Online benchmark playground: Quick C++ Benchmark

Here is the benchmark result, with gcc-8.2, std of c++17 and O3 as optimization level. It’s a huge performance improvement.

img

Because it’s O(n) vs O(1).

The key difference is std::string::substr vs std::string_view::substr. The former returns a substring while the latter returns a view of a substring, the former runs in leaner complexity while the latter has constant complexity. Let’s take a look at its implementation in Absel. Skip the input check, to get the substring, basically what it does is simply move the pointer, no copy, which only has O(1) complexity!, its performance is independent of the size of the substring.

1
2
3
4
5
6
7
8
9
10
11
// string_view::substr()
//
// Returns a "substring" of the `string_view` (at offset `pos` and length
// `n`) as another string_view. This function throws `std::out_of_bounds` if
// `pos > size`.
string_view substr(size_type pos, size_type n = npos) const {
if (ABSL_PREDICT_FALSE(pos > length_))
base_internal::ThrowStdOutOfRange("absl::string_view::substr");
n = std::min(n, length_ - pos);
return string_view(ptr_ + pos, n);
}

Let’s switch to string_view

Emm, wait.

Adding string_view to your current code base is not always the best practice, changing the interface to pass by string_view can be inefficient and sometimes dangerous, if its inside implementation requires a string or a NULL-terminated const char pointer. For example, function A(const string& s) call B(const char* s), if you change A’s interface to A(std::string_view sv), then you need to handle the conversion from string_view to const char* by calling std::string_view::data(), it can be dangerous because sv is not guaranteed to be NUL-terminated. Therefore, it is encouraged to use string_view starting at the utility code and working upward, or keep the consistency when starting a new project.
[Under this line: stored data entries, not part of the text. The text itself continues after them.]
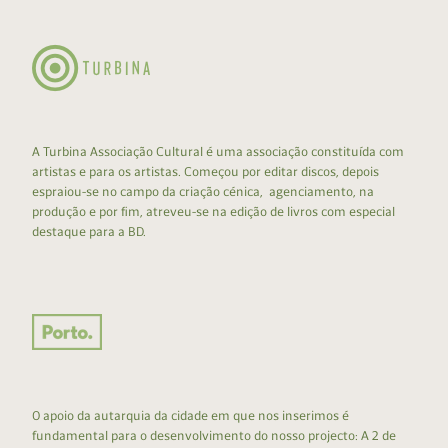
A Turbina Associação Cultural é uma associação constituída com
artistas e para os artistas. Começou por editar discos, depois
espraiou-se no campo da criação cénica, agenciamento, na
produção e por fim, atreveu-se na edição de livros com especial
destaque para a BD.
O apoio da autarquia da cidade em que nos inserimos é
fundamental para o desenvolvimento do nosso projecto: A 2 de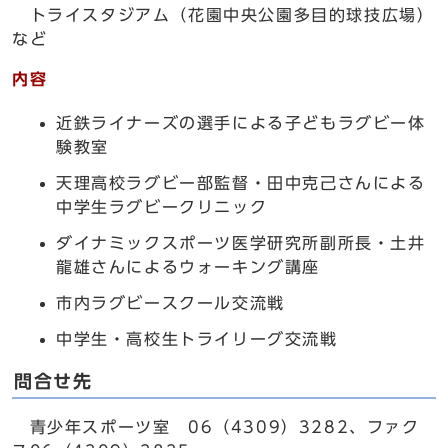
トライスタジアム（花園中央公園多目的球技広場）
など
内容
近鉄ライナーズの選手による子どもラグビー体
験教室
天理高校ラグビー部監督・田中克己さんによる
中学生ラグビークリニック
ダイナミックスポーツ医学研究所副所長・土井
龍雄さんによるウォーキング講座
市内ラグビースクール交流戦
中学生・高校生トライリーグ交流戦
問合せ先
青少年スポーツ室 06（4309）3282、ファク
Secondly, string_view does not hold the data. Always keep it in mind that string_view only provides an immutable-view of original data, in another word, the source string must outlive the string_view. A good example is do not create a class member with the type of string_view, it’s hard to guarantee its life cycle.

Summary

By introducing string_view, you can achieve a significant performance boost in string heavy operations. However, always keep these caveats in mind and use it in the right way.

Pros

  • It provides a more flexible interface, can accept both const char* and const string&.
  • It’s faster than std::string, in some cases.

Cons

  • It is not necessarily NUL-terminated, so in some case like printf it’s not safe.
  • The source data of the string_view must outlive the string_view itself.